The NYC Department of Transportation (DOT) presented its plan last week to improve bus speeds along University Avenue and to install protected bike lanes, however members of the Community Board 5 Municipal Services Committee had mixed feelings about the proposal.
University Avenue is a notoriously dangerous thoroughfare for cyclists, drivers and pedestrians. From 2014 to 2018, 197 people have been injured, including four severely and two killed, on a 0.6-mile stretch of University Avenue, from East Tremont Avenue to East 181st Street. This section of University Avenue also ranks in the top 33% of all Bronx roadways for fatalities or severe injuries.
In 2020, of the 22 cyclists killed citywide, eight were in the Bronx.
“Improving safety is our number one goal and it’s something we would like to address on the University Avenue corridor,” said Paula Rubira, a DOT senior project manager.
Currently, University Avenue north of Tremont Avenue has four travel lanes and two parking lanes, but under the DOT’s proposed plan there would be a two-way bike path on the eastern curb, dedicated bus lanes in each direction and a concrete boarding island at northbound bus stops. Additionally, there will be a two-way bike path on the eastern curb and one bus lane and one travel lane in each direction from University Avenue, from 179th Street/Burnside Avenue to 181st Street. DOT is also exploring a two-way bike path on the eastern curb and bike path transitions off University Avenue and onto the Aqueduct Walk, from Tremont Avenue to 181st Street.
“We are trying to keep cyclists off the sidewalk,” said DOT Deputy Borough Commissioner Keith Kalb.
University Avenue provides connections between protected bike lanes on University Avenue (south of Tremont Avenue) and the Aqueduct Walk, to major destinations including the Washington Avenue Bridge and Bronx Community College, and future connections to the Fordham Area Bike Network.
However, as many cars often drive and park in protected bike lanes, not all of CB 5 members are in favor of adding more bike lanes. Board member Nero Graham Jr., said he is for protected bike lanes, although they often go unused.

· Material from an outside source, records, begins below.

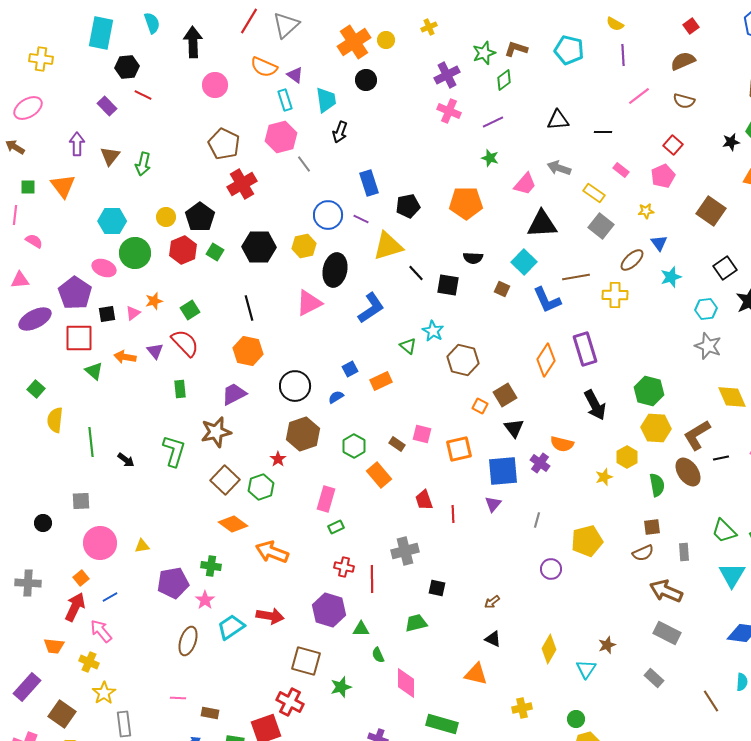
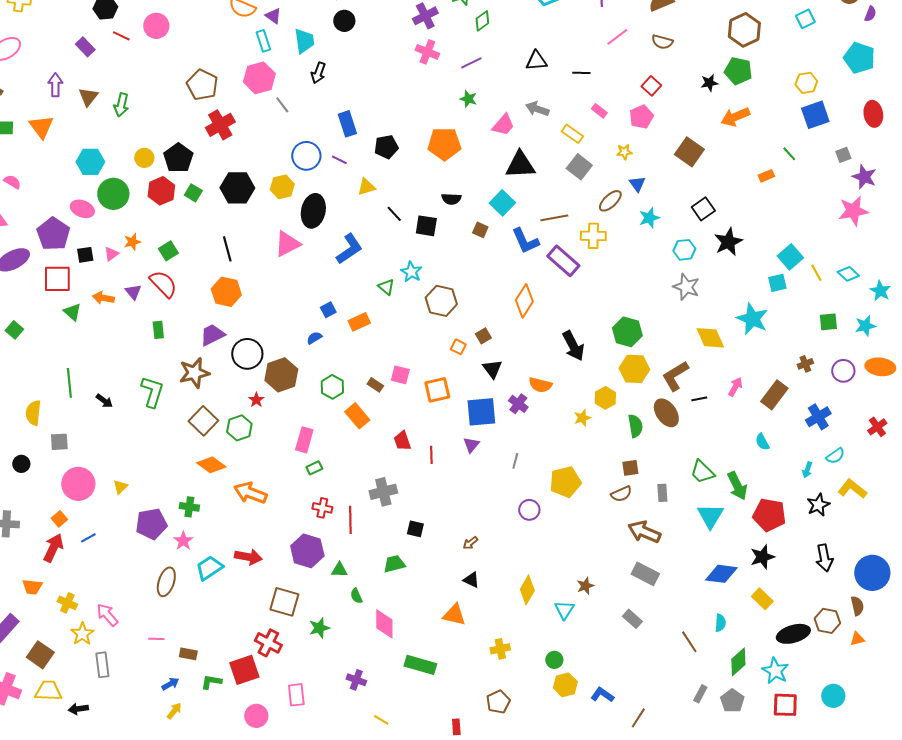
pink circle: (215, 85) -> (156, 26), moved
yellow triangle: (388, 246) -> (366, 187), size x0.6
purple rectangle: (585, 349) -> (563, 261), moved, turned -32
black circle: (295, 386) -> (247, 354), moved
brown square: (505, 395) -> (483, 336), size x0.7
yellow semicircle: (55, 420) -> (33, 413), moved
yellow triangle: (142, 546) -> (120, 487), turned -35
pink arrow: (101, 631) -> (107, 615), moved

“They don’t use the protected bike lanes,” he said. “They ride on our sidewalk. I think what we need to do is educate people who are riding the bikes.”
While protected bike lanes are designed to keep cyclists safer, board member Cheryl Westbrook is worried that people riding scooters may use the lanes and cause accidents with cyclists. She has seen this firsthand, Westbrook said.
If people on scooters and cars don’t obey the traffic laws, then the protected bike lanes are meaningless, she said.
Not everyone on the board was against more bike lanes, however. Lucia Deng, a board member, said over the long haul adding protected bike lanes will only help cyclists riding in the Aqueduct Walk.
Kalb told the board the DOT is trying to complete the improvements before winter.